Tutorial on how to use prefix_quant cache in genie-t2t-run¶
Note
To use prefix_quant cache in genie-t2t-run, we need to do the following two steps: 1. set “bos-token” as -1 in genie config; 2.remove the prefix tokens from the prompt(the prefix cache will provide these tokens automatically).
In genie-t2t-run, the –restore (or -r) option can be used to load the Prefix Quant cache prior to handling a query when running in basic dialog mode.
For example:
./genie-t2t-run -c llama3-3b-htp.json
-p "Tell me about Qualcomm."
-r /data/local/tmp/llama3-3b/prefix_cache
Tutorial on how to use prefix_quant cache in genie-app¶
Note
To use prefix_quant cache in genie-app, we need to do the following two steps: 1. set “bos-token” as -1 in genie config; 2.remove the prefix tokens from the prompt(the prefix cache will provide these tokens automatically).

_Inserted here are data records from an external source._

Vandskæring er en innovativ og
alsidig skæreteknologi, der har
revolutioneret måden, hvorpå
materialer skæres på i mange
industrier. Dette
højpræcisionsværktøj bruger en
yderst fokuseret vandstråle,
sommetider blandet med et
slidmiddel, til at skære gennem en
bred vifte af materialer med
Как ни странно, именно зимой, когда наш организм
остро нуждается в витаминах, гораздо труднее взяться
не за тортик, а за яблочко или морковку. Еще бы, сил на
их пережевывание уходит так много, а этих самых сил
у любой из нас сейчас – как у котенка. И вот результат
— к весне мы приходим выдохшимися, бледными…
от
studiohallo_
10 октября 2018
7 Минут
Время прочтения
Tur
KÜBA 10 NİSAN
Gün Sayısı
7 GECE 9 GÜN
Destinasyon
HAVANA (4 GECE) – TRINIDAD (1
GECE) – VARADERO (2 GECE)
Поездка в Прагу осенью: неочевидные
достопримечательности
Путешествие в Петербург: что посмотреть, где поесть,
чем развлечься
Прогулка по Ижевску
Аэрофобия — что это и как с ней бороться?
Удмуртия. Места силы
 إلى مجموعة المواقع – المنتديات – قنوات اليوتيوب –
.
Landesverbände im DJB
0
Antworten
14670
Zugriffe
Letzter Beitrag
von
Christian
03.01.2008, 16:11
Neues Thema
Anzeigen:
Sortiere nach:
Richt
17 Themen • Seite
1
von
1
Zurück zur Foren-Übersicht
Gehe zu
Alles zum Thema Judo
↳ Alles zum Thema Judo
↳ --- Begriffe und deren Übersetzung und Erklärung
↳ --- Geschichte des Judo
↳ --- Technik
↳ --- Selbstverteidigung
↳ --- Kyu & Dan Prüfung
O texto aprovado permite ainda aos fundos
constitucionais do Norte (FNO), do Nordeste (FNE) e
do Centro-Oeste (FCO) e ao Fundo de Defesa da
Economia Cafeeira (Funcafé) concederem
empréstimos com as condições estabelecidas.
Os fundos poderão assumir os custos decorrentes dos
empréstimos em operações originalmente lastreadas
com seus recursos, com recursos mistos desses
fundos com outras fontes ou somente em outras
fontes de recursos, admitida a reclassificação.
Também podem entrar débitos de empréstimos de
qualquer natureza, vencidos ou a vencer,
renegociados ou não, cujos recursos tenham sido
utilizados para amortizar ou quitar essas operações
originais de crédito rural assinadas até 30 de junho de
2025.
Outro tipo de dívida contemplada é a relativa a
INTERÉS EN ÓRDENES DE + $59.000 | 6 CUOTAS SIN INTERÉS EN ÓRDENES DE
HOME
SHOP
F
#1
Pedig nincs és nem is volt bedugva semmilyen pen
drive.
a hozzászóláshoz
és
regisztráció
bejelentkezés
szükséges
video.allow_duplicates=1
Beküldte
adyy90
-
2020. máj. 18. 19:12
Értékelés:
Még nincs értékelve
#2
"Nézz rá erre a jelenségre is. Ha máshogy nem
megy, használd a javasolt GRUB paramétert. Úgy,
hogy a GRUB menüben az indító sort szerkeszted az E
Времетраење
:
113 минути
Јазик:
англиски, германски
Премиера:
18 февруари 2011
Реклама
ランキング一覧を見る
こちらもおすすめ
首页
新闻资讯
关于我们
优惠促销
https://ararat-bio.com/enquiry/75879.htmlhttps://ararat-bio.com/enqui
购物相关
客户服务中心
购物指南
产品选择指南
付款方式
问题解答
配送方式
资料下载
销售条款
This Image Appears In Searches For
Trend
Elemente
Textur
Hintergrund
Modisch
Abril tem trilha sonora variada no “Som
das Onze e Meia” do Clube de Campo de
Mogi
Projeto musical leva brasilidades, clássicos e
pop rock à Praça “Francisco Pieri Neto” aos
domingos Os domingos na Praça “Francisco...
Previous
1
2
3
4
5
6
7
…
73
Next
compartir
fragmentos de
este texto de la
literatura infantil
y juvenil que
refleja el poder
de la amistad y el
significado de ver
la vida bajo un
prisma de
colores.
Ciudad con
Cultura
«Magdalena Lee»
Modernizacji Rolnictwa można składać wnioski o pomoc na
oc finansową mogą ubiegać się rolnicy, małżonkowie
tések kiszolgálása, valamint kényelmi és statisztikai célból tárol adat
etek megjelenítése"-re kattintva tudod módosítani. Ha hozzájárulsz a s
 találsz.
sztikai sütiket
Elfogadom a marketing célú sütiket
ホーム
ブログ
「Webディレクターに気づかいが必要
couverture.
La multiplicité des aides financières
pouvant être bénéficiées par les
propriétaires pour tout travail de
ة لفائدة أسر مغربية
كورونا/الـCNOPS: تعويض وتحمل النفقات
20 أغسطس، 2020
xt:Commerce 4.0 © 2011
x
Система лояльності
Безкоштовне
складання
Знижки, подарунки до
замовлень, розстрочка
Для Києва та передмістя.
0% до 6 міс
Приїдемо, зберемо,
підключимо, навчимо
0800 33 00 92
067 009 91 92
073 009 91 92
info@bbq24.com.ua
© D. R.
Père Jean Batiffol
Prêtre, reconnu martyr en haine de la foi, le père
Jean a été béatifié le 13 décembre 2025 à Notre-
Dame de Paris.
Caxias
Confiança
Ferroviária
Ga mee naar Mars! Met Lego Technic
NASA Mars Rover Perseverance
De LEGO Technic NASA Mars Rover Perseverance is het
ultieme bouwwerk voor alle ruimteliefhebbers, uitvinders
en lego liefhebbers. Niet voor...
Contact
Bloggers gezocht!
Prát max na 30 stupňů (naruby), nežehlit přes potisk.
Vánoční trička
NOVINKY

In genie-app, the “dialog restore DIALOG_NAME PATH” can be used in genie-app script to load the Prefix Quant cache prior to handling a query when running in basic dialog mode.
profile create profile1
log create log1 verbose log.txt
dialog config create config1 llama3-3b-htp.json
dialog config bind profile config1 profile1
dialog config bind log config1 log1
dialog create dialog1 config1
dialog restore dialog1 /data/local/tmp/llama3-3b/prefix_cache
dialog query dialog1 "Tell me about qualcomm."
profile save profile1 profile1.json
dialog config free config1
dialog free dialog1
profile free profile1
log free log1